We can then create a fit for each of the univariate models:


In [6]:
for label, model in univariate_models.items():
    
    fitted_polynomial = chaospy.fit_regression(
        expansion, samples, evals, model=model)
    pyplot.plot(samples, fitted_polynomial(samples), label=label)

pyplot.scatter(samples, evals)
pyplot.legend(loc="lower left")
pyplot.show()


Multi-variable Regression Methods

This part of the tutorial uses the same example as the example introduction. In other words:


In [7]:
from chaospy.example import (
    coordinates, exponential_model, distribution,
    error_mean, error_variance
)

The methods that support multi-label dimensional responses are:

  • least squares -- Simple $L_2$ regression without any extra features.
  • elastic net -- $L_2$ regression with both $L_1$ and $L_2$ regularization terms.
  • lasso -- $L_2$ regression with an extra $L_1$ regularization term, and a preference for fewer non-zero terms.
  • lasso lars -- An implementation of lasso meant for high dimensional data.
  • orthogonal matching pursuit -- $L_2$ regression with enforced number of non-zero terms.
  • ridge -- $L_2$ regression with an $L_2$ regularization term.

In [8]:
multivariate_models = {
    "least squares": lm.LinearRegression(**kws),
    "elastic net": lm.MultiTaskElasticNet(alpha=0.2, **kws),
    "lasso": lm.MultiTaskLasso(alpha=0.2, **kws),
    "lasso lars": lm.LassoLars(alpha=0.2, **kws),
    "orthogonal matching pursuit": lm.OrthogonalMatchingPursuit(
        n_nonzero_coefs=3, **kws),
    "ridge": lm.Ridge(alpha=0.2, **kws),
}

To illustrate the difference between the methods, we do the simple error analysis:


In [9]:
import warnings
warnings.filterwarnings("ignore", category=RuntimeWarning)

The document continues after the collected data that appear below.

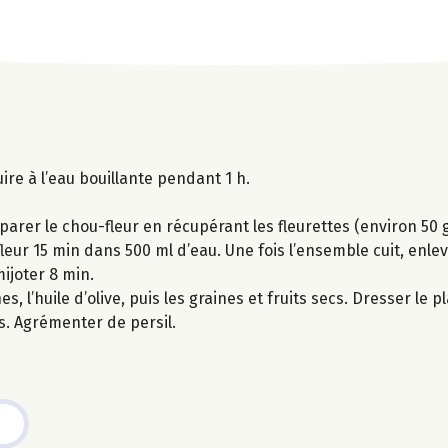
uire à l’eau bouillante pendant 1 h.
parer le chou-fleur en récupérant les fleurettes (environ 50 g
fleur 15 min dans 500 ml d’eau. Une fois l’ensemble cuit, enle
mijoter 8 min.
 l’huile d’olive, puis les graines et fruits secs. Dresser le p
s. Agrémenter de persil.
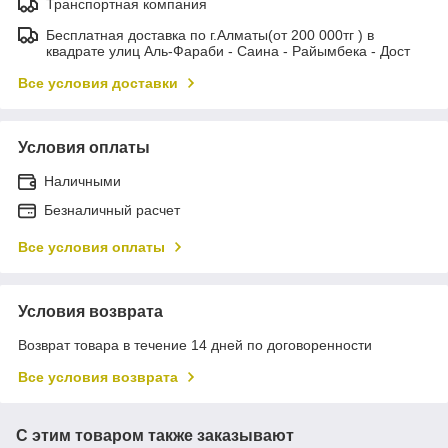
Транспортная компания
Бесплатная доставка по г.Алматы(от 200 000тг ) в
квадрате улиц Аль-Фараби - Саина - Райымбека - Дост
Все условия доставки
Условия оплаты
Наличными
Безналичный расчет
Все условия оплаты
Условия возврата
Возврат товара в течение 14 дней по договоренности
Все условия возврата
С этим товаром также заказывают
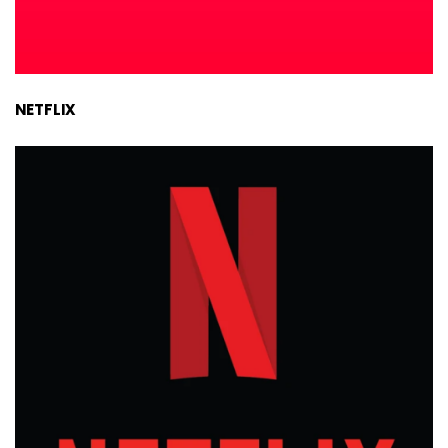
NETFLIX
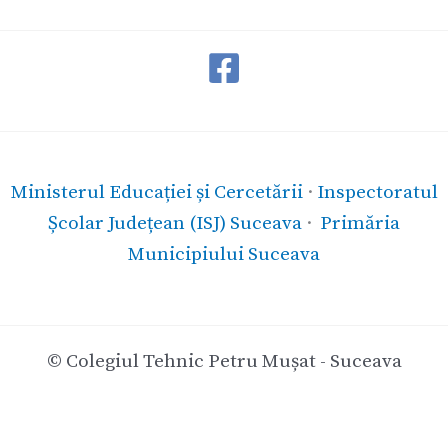
Ministerul Educației și Cercetării
·
Inspectoratul
Școlar Județean (ISJ) Suceava
·
Primăria
Municipiului Suceava
© Colegiul Tehnic Petru Mușat - Suceava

expansion = chaospy.orth_ttr(2, distribution)
samples = distribution.sample(50)
evals = numpy.array([exponential_model(sample)
                     for sample in samples.T])

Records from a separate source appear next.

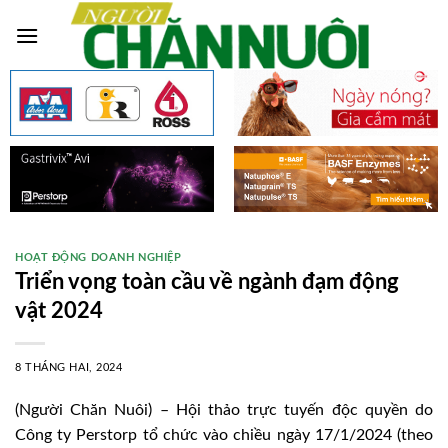
Skip
to
content
HOẠT ĐỘNG DOANH NGHIỆP
Triển vọng toàn cầu về ngành đạm động
vật 2024
8 THÁNG HAI, 2024
(Người Chăn Nuôi) – Hội thảo trực tuyến độc quyền do
Công ty Perstorp tổ chức vào chiều ngày 17/1/2024 (theo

for label, model in multivariate_models.items():
    
    fitted_polynomial, coeffs = chaospy.fit_regression(
        expansion, samples, evals, model=model, retall=True)
    self_evals = fitted_polynomial(*samples)
    error_mean_ = error_mean(chaospy.E(
        fitted_polynomial, distribution))
    error_var_ = error_variance(chaospy.Var(
        fitted_polynomial, distribution))
    count_non_zero = numpy.sum(numpy.any(coeffs, axis=-1))
    
    print(f"{label:<30} {error_mean_:.5f} " +
          f"{error_var_:.5f} {count_non_zero}")

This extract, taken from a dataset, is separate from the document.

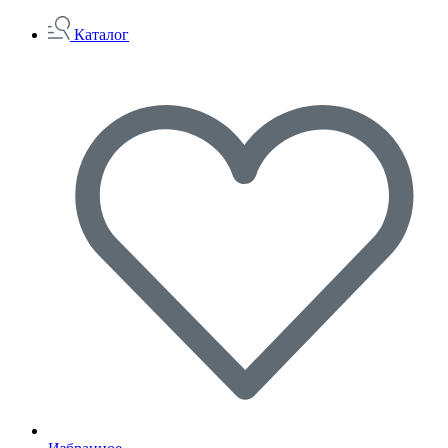
Каталог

least squares                  0.00003 0.00000 6
elastic net                    0.08373 0.02085 2
lasso                          0.01386 0.01541 2
lasso lars                     0.21168 0.02121 1
orthogonal matching pursuit    0.00114 0.00060 3
ridge                          0.00819 0.00936 6

It is worth noting that as some of the method removes coefficients, it can function at higher polynomial order than the saturate methods.